→ **EXERCISE INSTRUCTIONS**
Within the listing below, how many lines hold the string "Object"? Only the number should be given.
※
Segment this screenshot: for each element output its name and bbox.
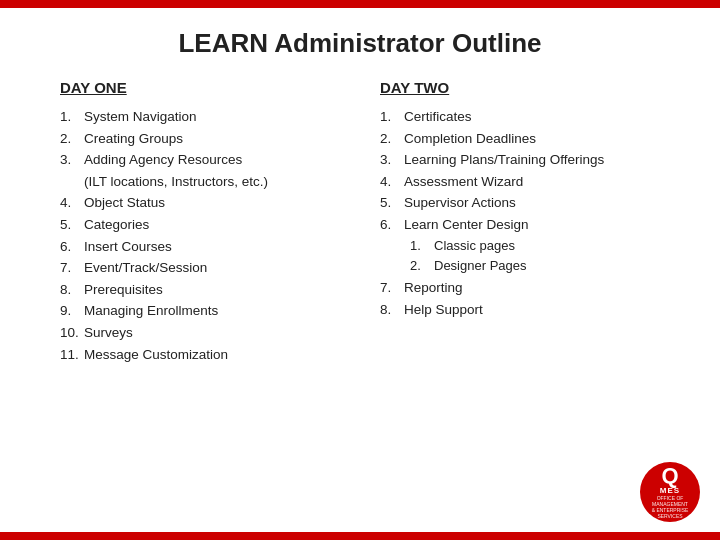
sub-list-item: 1. Classic pages xyxy=(410,236,660,257)
list-item: 8. Prerequisites xyxy=(60,279,340,301)
item-num: 3. xyxy=(380,149,400,171)
list-item: 5. Supervisor Actions xyxy=(380,192,660,214)
logo-sub: OFFICE OF MANAGEMENT& ENTERPRISE SERVICE… xyxy=(640,495,700,519)
item-num: 5. xyxy=(380,192,400,214)
bottom-bar xyxy=(0,532,720,540)
list-item: 3. Learning Plans/Training Offerings xyxy=(380,149,660,171)
item-num: 9. xyxy=(60,300,80,322)
item-num: 5. xyxy=(60,214,80,236)
list-item: 5. Categories xyxy=(60,214,340,236)
item-text: Supervisor Actions xyxy=(404,192,516,214)
item-text: Learning Plans/Training Offerings xyxy=(404,149,604,171)
logo-q: Q xyxy=(661,465,678,487)
item-text: Managing Enrollments xyxy=(84,300,218,322)
item-text: Reporting xyxy=(404,277,463,299)
item-text: Certificates xyxy=(404,106,472,128)
day-two-column: DAY TWO 1. Certificates 2. Completion De… xyxy=(380,79,660,365)
list-item: 1. System Navigation xyxy=(60,106,340,128)
list-item: 2. Completion Deadlines xyxy=(380,128,660,150)
item-num: 2. xyxy=(380,128,400,150)
item-num: 4. xyxy=(380,171,400,193)
item-num: 10. xyxy=(60,322,80,344)
day-one-column: DAY ONE 1. System Navigation 2. Creating… xyxy=(60,79,340,365)
list-item: 9. Managing Enrollments xyxy=(60,300,340,322)
list-item: (ILT locations, Instructors, etc.) xyxy=(60,171,340,193)
item-text: Message Customization xyxy=(84,344,228,366)
item-num: 7. xyxy=(60,257,80,279)
sub-item-text: Classic pages xyxy=(434,236,515,257)
list-item: 11. Message Customization xyxy=(60,344,340,366)
item-text: Prerequisites xyxy=(84,279,163,301)
item-text: System Navigation xyxy=(84,106,197,128)
logo-area: Q MES OFFICE OF MANAGEMENT& ENTERPRISE S… xyxy=(640,462,700,522)
top-bar xyxy=(0,0,720,8)
item-num xyxy=(60,171,80,193)
item-text: Surveys xyxy=(84,322,133,344)
item-num: 1. xyxy=(60,106,80,128)
item-text: Event/Track/Session xyxy=(84,257,207,279)
sub-item-num: 2. xyxy=(410,256,430,277)
item-text: Insert Courses xyxy=(84,236,172,258)
item-text: (ILT locations, Instructors, etc.) xyxy=(84,171,268,193)
list-item: 8. Help Support xyxy=(380,299,660,321)
list-item: 10. Surveys xyxy=(60,322,340,344)
day-two-header: DAY TWO xyxy=(380,79,660,96)
list-item: 3. Adding Agency Resources xyxy=(60,149,340,171)
list-item: 4. Assessment Wizard xyxy=(380,171,660,193)
item-num: 2. xyxy=(60,128,80,150)
sub-item-num: 1. xyxy=(410,236,430,257)
list-item: 2. Creating Groups xyxy=(60,128,340,150)
item-text: Completion Deadlines xyxy=(404,128,536,150)
list-item: 7. Event/Track/Session xyxy=(60,257,340,279)
sub-list: 1. Classic pages 2. Designer Pages xyxy=(410,236,660,278)
logo-circle: Q MES OFFICE OF MANAGEMENT& ENTERPRISE S… xyxy=(640,462,700,522)
item-num: 8. xyxy=(380,299,400,321)
list-item: 6. Insert Courses xyxy=(60,236,340,258)
sub-list-item: 2. Designer Pages xyxy=(410,256,660,277)
item-num: 6. xyxy=(380,214,400,236)
item-text: Adding Agency Resources xyxy=(84,149,242,171)
list-item: 1. Certificates xyxy=(380,106,660,128)
item-num: 4. xyxy=(60,192,80,214)
list-item: 7. Reporting xyxy=(380,277,660,299)
day-one-header: DAY ONE xyxy=(60,79,340,96)
list-item: 4. Object Status xyxy=(60,192,340,214)
item-num: 6. xyxy=(60,236,80,258)
item-num: 1. xyxy=(380,106,400,128)
item-num: 7. xyxy=(380,277,400,299)
content-area: DAY ONE 1. System Navigation 2. Creating… xyxy=(0,79,720,365)
item-text: Learn Center Design xyxy=(404,214,529,236)
item-num: 8. xyxy=(60,279,80,301)
item-text: Categories xyxy=(84,214,149,236)
item-num: 11. xyxy=(60,344,80,366)
list-item: 6. Learn Center Design xyxy=(380,214,660,236)
item-text: Creating Groups xyxy=(84,128,183,150)
item-text: Object Status xyxy=(84,192,165,214)
item-text: Help Support xyxy=(404,299,483,321)
item-text: Assessment Wizard xyxy=(404,171,523,193)
logo-mes: MES xyxy=(660,487,680,495)
item-num: 3. xyxy=(60,149,80,171)
sub-item-text: Designer Pages xyxy=(434,256,527,277)
page-title: LEARN Administrator Outline xyxy=(0,0,720,79)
※
→ **TASK RESULT**
2